Câmera e 8 BOs não impediram assassinato de mulher ameaçada pelo ex
Fábio Willian Silva Soares tinha ordem judicial para que mantivesse a distância de, no mínimo, 200 metros da ex-mulher, a cabeleireira Maria Islaine Morais. Dona de um salão de beleza em Venda Nova, bairro de Belo Horizonte, ela já havia sofrido abusos consecutivos que levaram Soares a ser enquadrado na Lei Maria da Penha. Oito boletins de ocorrência foram lavrados. Câmeras de segurança foram instaladas no salão.

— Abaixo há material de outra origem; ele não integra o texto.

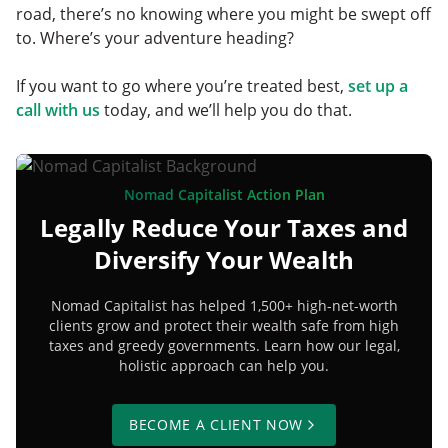
road, there’s no knowing where you might be swept off
to. Where’s your adventure heading?
If you want to go where you’re treated best,
set up a
call with us
today, and we’ll help you do that.
Nomad Capitalist Action Plan
Legally Reduce Your Taxes and
Diversify Your Wealth
Nomad Capitalist has helped 1,500+ high-net-worth
clients grow and protect their wealth safe from high
taxes and greedy governments. Learn how our legal,
holistic approach can help you.
BECOME A CLIENT NOW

Mesmo assim, no dia 21 de janeiro de 2010, Soares disparou nove tiros, todos à queima-roupa, contra a cabeleireira, morta em frente aos seus clientes. As câmeras de segurança serviram apenas para que o crime fosse gravado, e o homicida, identificado. Maria Islaine, no entanto, morreu.
“O que impede o marido de se aproximar da mulher mesmo com medida protetiva?”, questiona a promotora legal popular e coordenadora da União Mulheres de São Paulo, Marília Kayano. “É ele acreditar que algo vai acontecer, em um país em que a impunidade é tão grande.”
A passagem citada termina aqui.